Version B: TOON Tool Response

data = {
    "location": location,
    "current": {
        "temperature": "72 F",
        "condition": "sunny",
    },
    "forecast": forecast,
}

return encode(data)        # Returns TOON‑encoded string

Main code

response = client.models.generate_content(
    model="gemini-2.5-flash",
    contents="What is the weather like in New York? Share next 15 days forecast as well.",
    config=types.GenerateContentConfig(
        tools=[get_current_weather],
    ),
)

Result Token Usage

  • Initial prompt tokens: 152 (user message + tool definition)
  • Tool‑response tokens (becomes input): 480 ✅ (24 % reduction)
  • Model’s final output: 384 (slightly longer, but reasonable)
  • Total tokens: 1,016 ✅ (11.5 % reduction overall)

Why TOON Wins in Agentic Workflows

Single Tool Call

ApproachTokens for tool result
JSON632
TOON480
Savings152 tokens (24 %)

Multi‑Turn Agent (5 tool calls)

  • JSON: 632 × 5 = 3,160 tokens
  • TOON: 480 × 5 = 2,400 tokens

Savings: 760 tokens (24 %)

The Compounding Effect

  • Tool results are pure input tokens — you pay for them every time.
  • Verbosity multiplies — JSON’s {} , : , , syntax adds 20‑30 % overhead for nested data.
  • No parsing penalty — the model consumes TOON just as easily (verified in follow‑up tests).
  • Scales with agent complexity — more tools = more savings.

The Bottom Line

After testing four different scenarios, the data tells us:

  • TOON loses at single extractions. Whether you’re doing manual prompting or using Pydantic models, JSON with SDK support is cleaner, cheaper, and more reliable. The 17.6 % token savings from native schema integration beats TOON’s manual approach every time.

  • TOON wins where it counts for agents: tool‑calling workflows. When an LLM’s output becomes the next prompt—when data cycles between model and functions repeatedly—TOON’s ~24 % reduction per tool call transforms from a curiosity into a tangible cost‑saving advantage.

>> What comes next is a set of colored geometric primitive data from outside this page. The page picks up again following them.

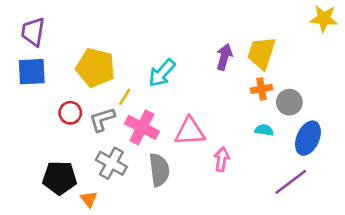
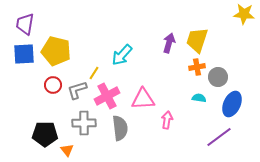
yellow pentagon: (95, 68) -> (56, 51), moved
pink cross: (142, 127) -> (107, 96), turned 35
gray cross: (111, 163) -> (84, 123), turned -30

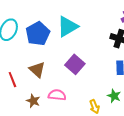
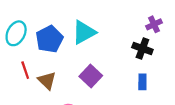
red line: (12, 80) -> (25, 70), moved

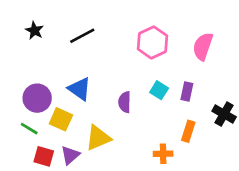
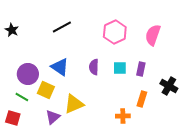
black star: (34, 30) -> (12, 30), moved
cyan square: (159, 90) -> (120, 68), turned -32
purple semicircle: (125, 102) -> (94, 67), moved
red square: (44, 156) -> (13, 118), moved

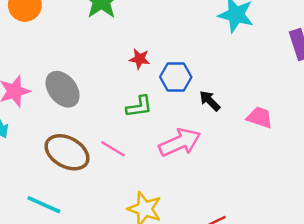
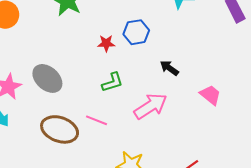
blue hexagon: (176, 77) -> (136, 32), moved
pink trapezoid: (260, 117) -> (210, 95), moved, turned 30

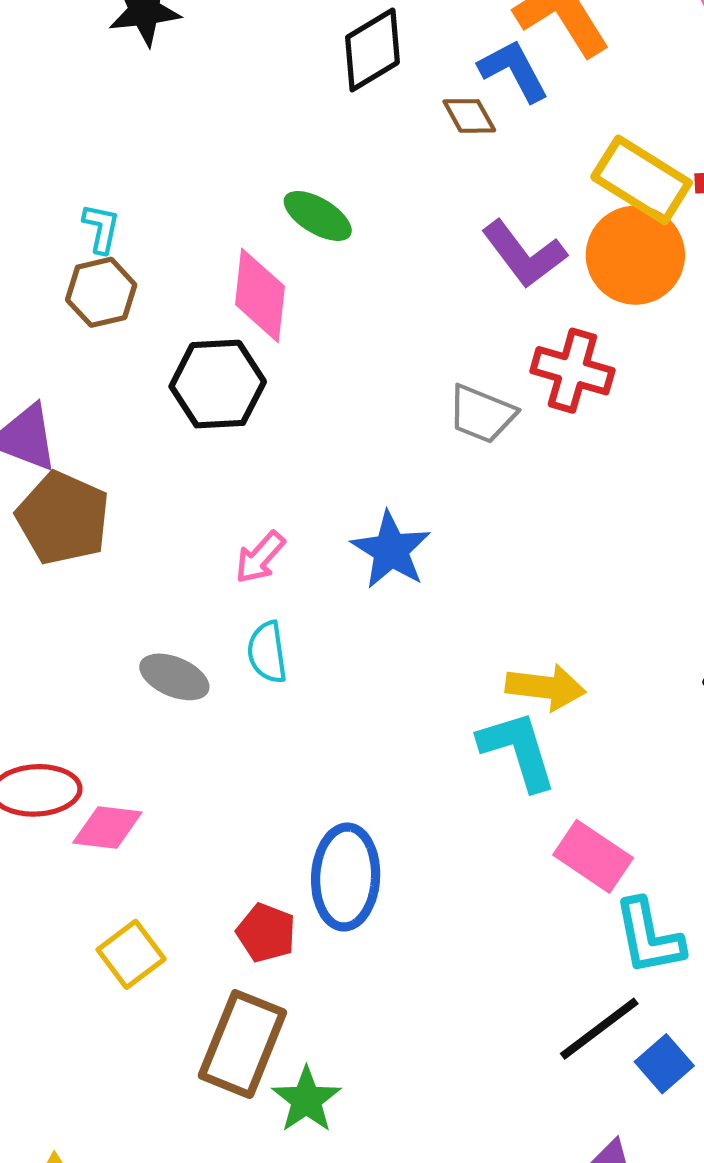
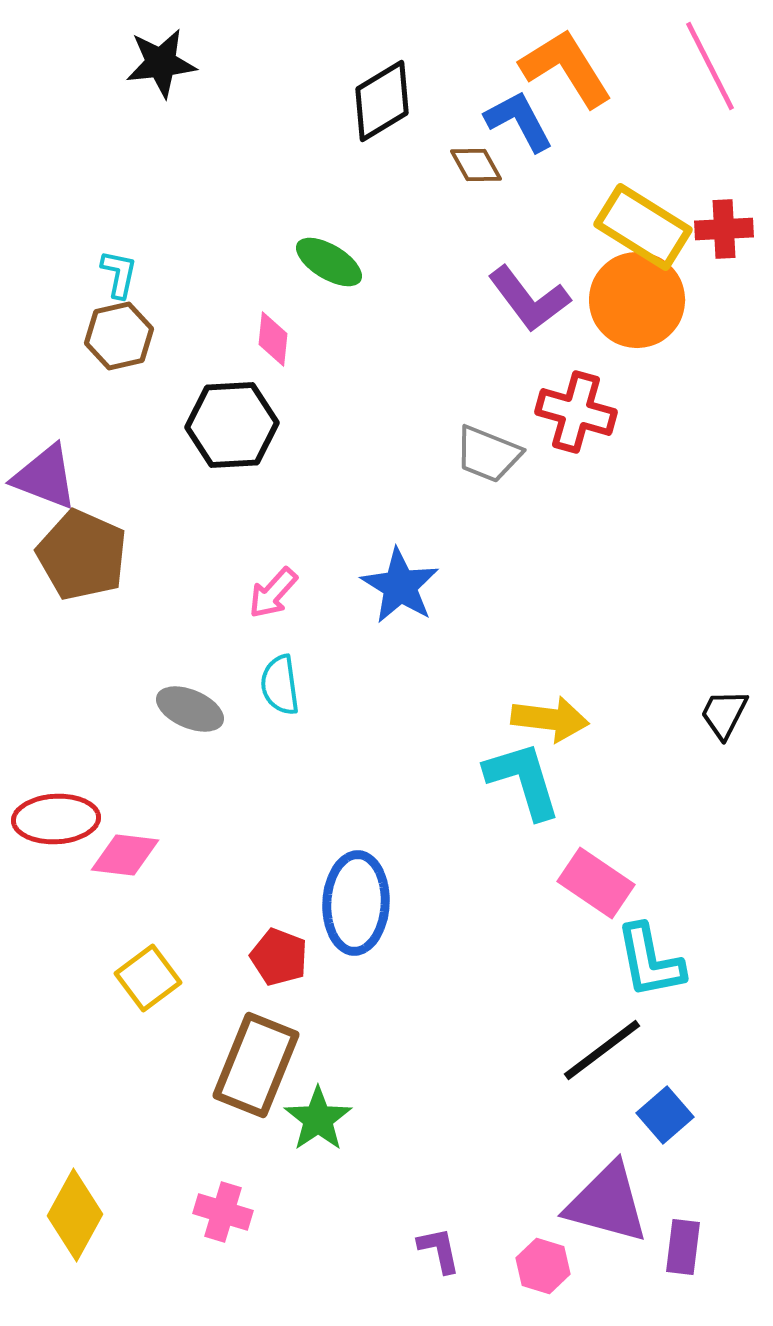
pink diamond: (260, 295) -> (273, 339), size x0.6
blue square: (664, 1064) -> (665, 1115), moved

In short: use Pydantic/JSON for straightforward structured extraction, and switch to TOON for any agentic, tool‑calling pipeline where the model repeatedly consumes its own tool outputs.

# king 20 tool calls saves 3,040 tokens per session

**The decision matrix is simple:**

- **Building a chatbot that extracts structured data?**  
  Use **JSON + Pydantic**.

- **Building an agent that calls tools 10+ times per session?**  
  Test **TOON**.

- **Building anything else?**  
  Profile first, optimize later.

Try It Yourself

I’ve open‑sourced all the experiments, prompts, and token measurements:
View complete code and results on GitHub Gist

The repository includes:

  • ✅ All four experiment setups with actual prompts
  • ✅ Token usage logs for every test case
  • ✅ Side‑by‑side comparison scripts
  • ✅ The job descriptions I used for testing

TOON isn’t magic — it’s math. The math only works when token efficiency genuinely matters. For most applications, JSON’s ecosystem advantages outweigh the savings, but for token‑heavy agentic workflows, TOON might just pay for itself.